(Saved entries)
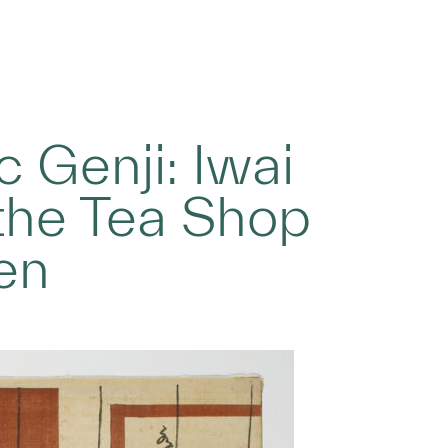
c Genji: Iwai
 the Tea Shop
en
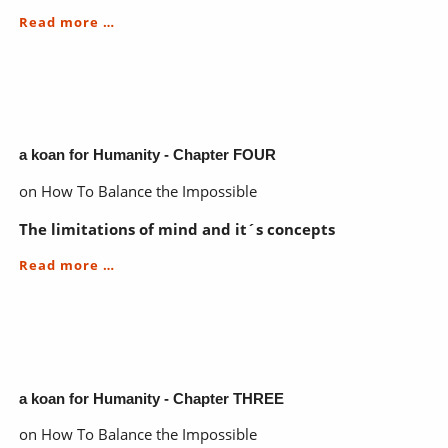
a
Read more …
koan
for
Humanity
-
Chapters
to
come
a koan for Humanity - Chapter FOUR
on How To Balance the Impossible
The limitations of mind and it´s concepts
a
Read more …
koan
for
Humanity
-
Chapter
FOUR
a koan for Humanity - Chapter THREE
on How To Balance the Impossible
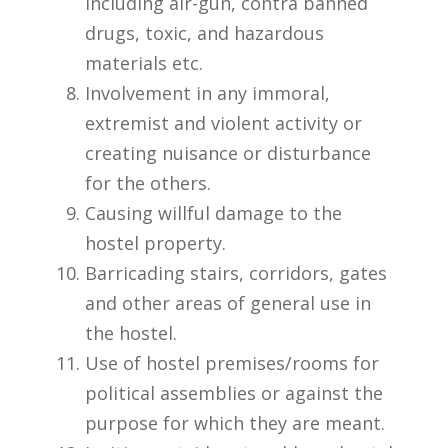
including air-gun, contra banned
drugs, toxic, and hazardous
materials etc.
Involvement in any immoral,
extremist and violent activity or
creating nuisance or disturbance
for the others.
Causing willful damage to the
hostel property.
Barricading stairs, corridors, gates
and other areas of general use in
the hostel.
Use of hostel premises/rooms for
political assemblies or against the
purpose for which they are meant.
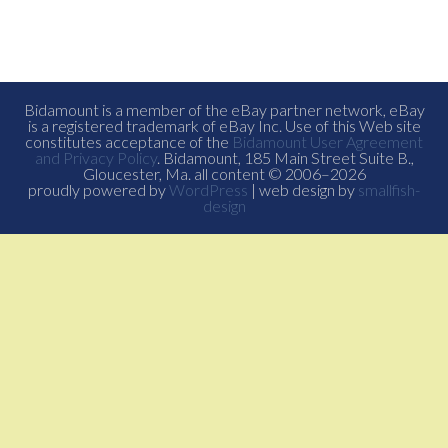
Bidamount is a member of the eBay partner network, eBay
is a registered trademark of eBay Inc. Use of this Web site
constitutes acceptance of the
Bidamount User Agreement
and Privacy Policy
. Bidamount, 185 Main Street Suite B.,
Gloucester, Ma. all content © 2006–2026
proudly powered by
WordPress
| web design by
smallfish-
design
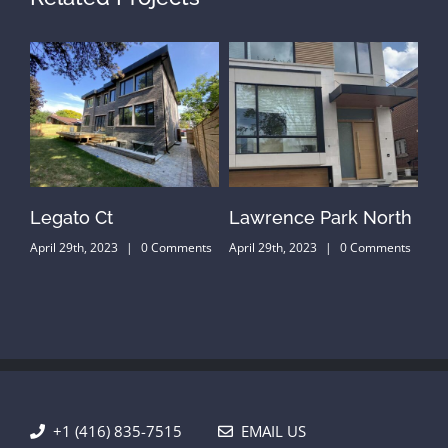
Legato Ct
Lawrence Park North
He
ts
April 29th, 2023
|
0 Comments
April 29th, 2023
|
0 Comments
Apr
+1 (416) 835-7515
EMAIL US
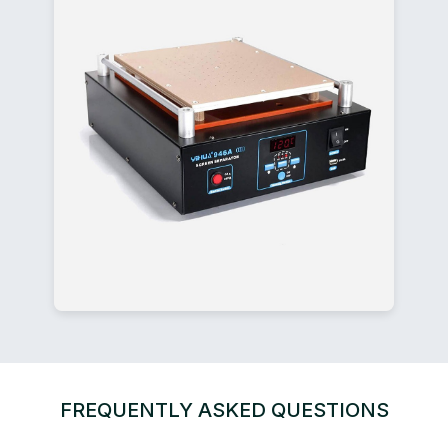
FREQUENTLY ASKED QUESTIONS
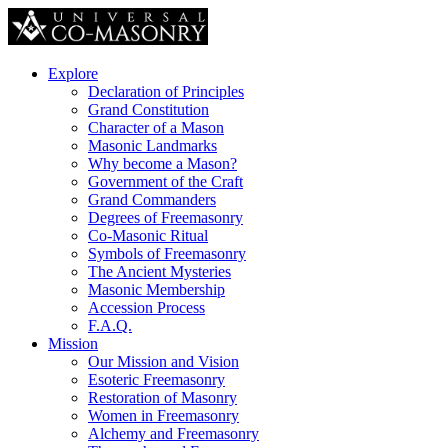
Explore
Declaration of Principles
Grand Constitution
Character of a Mason
Masonic Landmarks
Why become a Mason?
Government of the Craft
Grand Commanders
Degrees of Freemasonry
Co-Masonic Ritual
Symbols of Freemasonry
The Ancient Mysteries
Masonic Membership
Accession Process
F.A.Q.
Mission
Our Mission and Vision
Esoteric Freemasonry
Restoration of Masonry
Women in Freemasonry
Alchemy and Freemasonry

- [HOW TO COMPLETE THIS TASK]:
Each line from the first line of the records through the line containing "materials etc." must be reproduced exactly, with both ends included and all pictures omitted; nothing else belongs in the answer.

- [RESPONSE BOX]:
c Genji: Iwai
 the Tea Shop
en
a
Read more …
koan
for
Humanity
-
Chapters
to
come
a koan for Humanity - Chapter FOUR
on How To Balance the Impossible
The limitations of mind and it´s concepts
a
Read more …
koan
for
Humanity
-
Chapter
FOUR
a koan for Humanity - Chapter THREE
on How To Balance the Impossible
including air-gun, contra banned
drugs, toxic, and hazardous
materials etc.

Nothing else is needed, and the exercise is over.